With FRTB, the Basel Committee on Banking Supervision (BCBS) has completely rewritten the rules used to determine how much capital banks must hold in order to offset their exposure to market risk. It replaces the existing standardised approach with a new calculation methodology, drastically changes the way in which model approval is granted and policed, replaces value-at-risk (VAR) with expected shortfall (ES) and alters the boundary between banking and trading books. It is clear that banks will face significant challenges with the introduction of FRTB.
The AxiomSL FRTB solution supports the standardised approach calculations i.e. the Sensitivities Based Approach (SBA) (including the Delta Risk Charge, Vega Risk Charge and Curvature Risk Charge for all risk classes, for example General Interest Rate Risk and Credit Spread Risk), the Default Risk Charge (DRC) and the Residual Risk Add-On (RRAO). In addition, the solution enables the execution of IMA models written in R within the platform.

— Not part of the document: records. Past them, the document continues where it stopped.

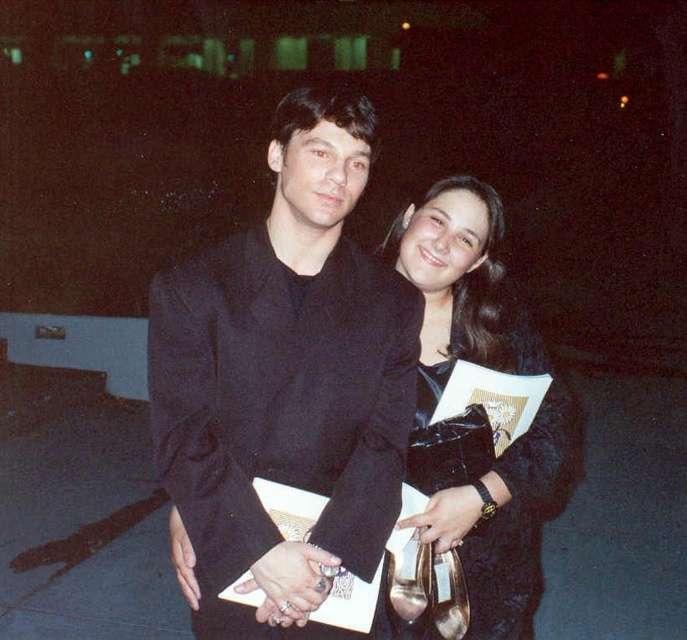 Question: Which object appears closest to the camera in this image?

Choices:
 (A) black matte suit at center
 (B) black satin clutch at center

Answer: (A)

Question: Can you confirm if black matte suit at center is positioned to the left of black satin clutch at center?

Choices:
 (A) yes
 (B) no

Answer: (A)

Question: Which of the following is the closest to the observer?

All of AxiomSL’s solutions are built on the same adaptable, high-performance platform. This gives clients the opportunity to reduce costs and complexity of compliance by using one platform to manage all requirements. AxiomSL’s solutions are fully supported and are upgraded to reflect rule and reporting template changes. The unparalleled transparency gives users the ability to drill down from the reports produced to the calculations and source data.

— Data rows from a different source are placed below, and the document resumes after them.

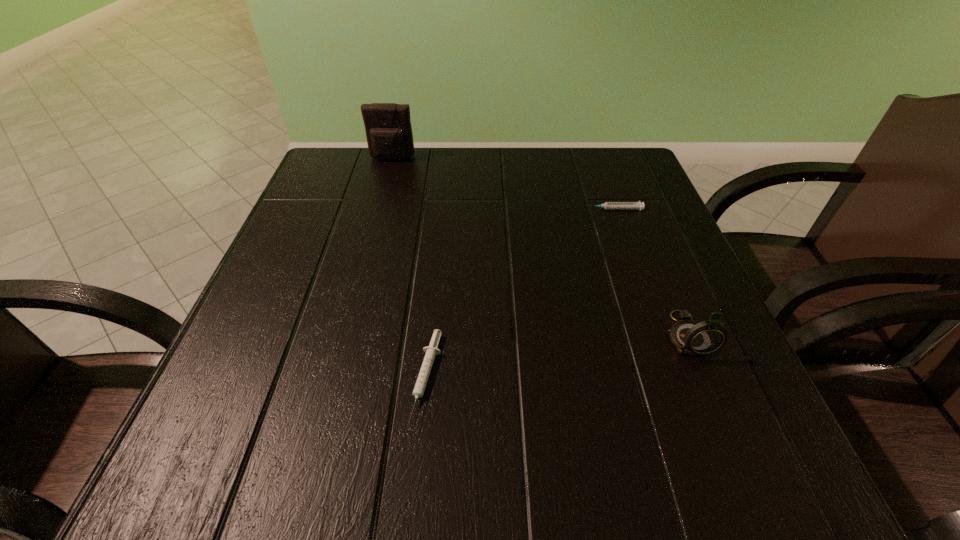 At what (x,y) coordinates should I click in order to perform the action: click on free area in between the farther syringe and the leftmost object. Please return your answer as a coordinate pair (x, y). The height and width of the screenshot is (540, 960). Looking at the image, I should click on (x=503, y=184).

Find the location of a particular element. vacant space that's between the farthest object and the farther syringe is located at coordinates (503, 184).

Image resolution: width=960 pixels, height=540 pixels. I want to click on vacant area that lies between the compass and the third nearest object, so click(x=650, y=272).

I want to click on vacant area between the second farthest object and the pouch, so click(503, 184).

At what (x,y) coordinates should I click in order to perform the action: click on the second closest object relative to the pouch. Please return your answer as a coordinate pair (x, y). Image resolution: width=960 pixels, height=540 pixels. Looking at the image, I should click on (431, 351).

Identify which object is located as the second nearest to the pouch. Please provide its 2D coordinates. Your answer should be formatted as a tuple, i.e. [(x, y)], where the tuple contains the x and y coordinates of a point satisfying the conditions above.

[(431, 351)]

Locate an element on the screen. This screenshot has height=540, width=960. vacant space that satisfies the following two spatial constraints: 1. with an open flap on the nearer syringe; 2. on the right side of the tallest object is located at coordinates (333, 377).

AxiomSL is the leading global provider of regulatory reporting and risk management solutions for banks, asset managers and insurers. It empowers clients with the tools they need to manage their financial, risk and operational requirements, and to comply with regulatory calculation and disclosure mandates around the world.
FRTB Solution Diagram
Built in partnership with client
Drill down capability
Support for desk level calculations
Reporting capabilities – Internal and external to regulators
Not black box – users can view logic being applied
No fixed input format for data into the platform
Scalable and robust architecture to support high volumes
Tailored for jurisdictional variations of the rules
Ongoing monitoring of rule changes and provision of updates
For many banks, FRTB implementation will require major changes to the current market risk infrastructure and while there are quantitative challenges it is important to be aware that this also creates a fundamental data challenge. FRTB will require firms to consolidate data from a number of sources both internal and external, including pricing and analytics, position and transactional data from trading or back-office systems alongside model outputs from risk engines. With so many data attributes and data sets to be managed, the depth and volume of data required – both firm-wide and at individual desk-level – is vast. It is essential that banks have a sufficiently scalable architecture in place to store this data and, additionally, a flexible data model that is able to adequately map relationships between datasets. As FRTB has a direct impact on business, getting data management right will result in a multitude of more tangible benefits.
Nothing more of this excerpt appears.